Of the 50 cultivars, ten (20%) were resistant, susceptible, intermediate or heterogeneous in response to one of the two PST races (Table 1). FRS, AUDPC and r values of group 3 cultivars were 5-72%, 38-93%, and 37-79% less than the susceptible control Morocco (Table 2). Maximum and minimum FRS of 67% and 20% was observed in code 41 and 47 cultivars respectively. Non-significant differences in the FRS were observed in five cultivars having code 42, 43, 44, 45 and 50 while all these had around 30% less disease than cv. Morocco. Cultivar with code 50 had the least AUDPC value of 100 while its maximum value reached 891 in code 41 cultivar which was followed by code 42 (749), code 43 (727), code 44 (668), code 45 (621), code 46 (370), code 47 (276), code 48 (218) and code 49 cultivars. The highest and lowest r value of 0.14 and 0.04 were recorded for code 49 and code 50 cultivars respectively. Non-significant difference of r values were recorded for six cultivars belonging to code 41, 43, 44, 45, 46 and 48 which had 40-50% less r values than the susceptible control Morocco (Table 2). The means of ACI over year varied between 5-36. Only one cultivar (code 49) expressed LTN with the highest frequency (i.e.8) while it was absent in three (code 42, 46 and 48) cultivars. LTN was displayed with a frequency of 3-4 in the remaining cultivars. Yr18 linked allele of 150 bp was amplified by code 48 and code 49 cultivars (Figure 1) while the non Yr18 associated allele of 230 bp was detected in the remaining cultivars of this group. Stability pattern of group 3 cultivars with codes from 41 to 50 are shown in AMMI biplots (Figures 2a-2d) where code 44 and code 45 were found relatively more stable for FRS, AUDPC and ACI.

Discussion

In the present study, 50 genotypes were studied under field conditions, 29 were susceptible, and 11 were resistant at seedling stage, whereas, 10 were either resistant or susceptible to one of the races at seedling stage. Disease pressure, as assessed by FRS of Morocco, was sufficient in all seasons, however, the yearly mean of 2006-07 (Y3) for FRS was significantly lower compared to previous two years. This decrease in FRS could be due to rainfall which was more during March and April in 2006-07 (259 mm) when compared with 2005-06 (49 mm) and 2004-05 (112 mm) and this may be one of the major reasons for lower FRS since extended or heavy rain showers might have exhausted available spore stocks and thus inhibited further sporulation process for hours. Similar findings were also observed in rain simulation and field experiments [47,48]. Furthermore, increase in yellow rust severity is a function of increase in number of infection and the growth of infections [22] which appeared to be affected by 2006-07 weather conditions. Disease developed on almost all tested cultivars in each year presenting evidence that seedling resistance was partly effective under field conditions as these cultivars displayed significantly low FRS than cv.Morocco except six cultivars having codes 1-5 and 7. Additionally, presence of significant disease severity levels on Avocet isolines with resistance genes i.e. Yr1 (70%), Yr6 (100%), Yr7 (100%), Yr8 (20%), Yr9 (80%), Yr17 (60%), Yr18 (40%), Yr27 (100%), Jupateco-R (60%), Jupateco-S (80%), Avocet-R (80%) and Avocet-S (100%) at the experimental site is indicative of the fact that some diversity either in the number of genes involved and or the size of their effect may be responsible for this type of resistance [12].
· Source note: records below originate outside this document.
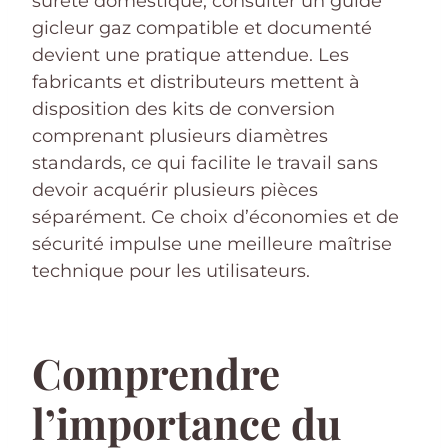
sûreté domestique, consulter un guide
gicleur gaz compatible et documenté
devient une pratique attendue. Les
fabricants et distributeurs mettent à
disposition des kits de conversion
comprenant plusieurs diamètres
standards, ce qui facilite le travail sans
devoir acquérir plusieurs pièces
séparément. Ce choix d’économies et de
sécurité impulse une meilleure maîtrise
technique pour les utilisateurs.
Comprendre
l’importance du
The mean AUDPC value of the 2005-06 growth season was the highest which was significantly different from the other two seasons. AUDPC values of 31 cultivars (code 1-15, 17, 18, 21, 30-34, 38, 40-45 and 47) and Morocco were maximum during 2005-06 when compared with 2004-05 and 2006-07 seasons. One of the factors responsible for this high AUDPC values during 2005-06 was that rust epidemic started one week earlier than the other two seasons. Leaf area was 50% rusted in cv. Morocco on 17th March in 2006 while a similar disease level was recorded on 24th and 22nd March in 2005 and 2007, respectively. Cultivars having 70-90% and 50-70% less AUDPC of cv. Morocco were regarded better and medium slow rusting, respectively. Cultivars falling in these two ranges of relative AUDPC belonged to all three groups presented in Table 2. Apparent infection rate of all cultivars (except code 6, 28, 29, 44 and 50) were either equivalent or higher than cv. Morocco during 2005-06 due to the fact that disease scoring was made when rust severity was >50% on cv. Morocco. Therefore actual r-value for cv. Morocco may even have been more. Some of the cultivars belonging to group 1 (code 3, 5, 8, 9, 10, 12, 16, 17, 18, 20, 21, 23, 24, 25, 26, 27 and 28), group 2 (code 31) and group 3 (code 42 and 47) had higher infection rate values during 2005-06. This could be attributed to start of earlier epidemic this year. Higher mean r-values than Morocco were recorded for code 3, code 12 (group 1), code 31 (group 2) and code 47 (group 3). Except code 47 cultivar, r-values were high in those cultivars where rust development was comparatively rapid such as code 3, 12 and 31 while it was low in slow rusting cultivars. A similar trend has been reported in early blight of potatoes (Holley et al., 1983). Response of the tested cultivars to the matching pathotypes were displayed by the disease intensity under field conditions and were thus included for calculating ACI values which are based on FRS and infection types. Both these sub-factors are influenced by environment. However, high (upto 20 ACI) and stable field resistance assessed by this parameter was displayed by group1 (code 21, 22, 25-28 and 29), group 2 (code 34-40) and group 3 (code 47, 49 and 50) cultivars consistently each year.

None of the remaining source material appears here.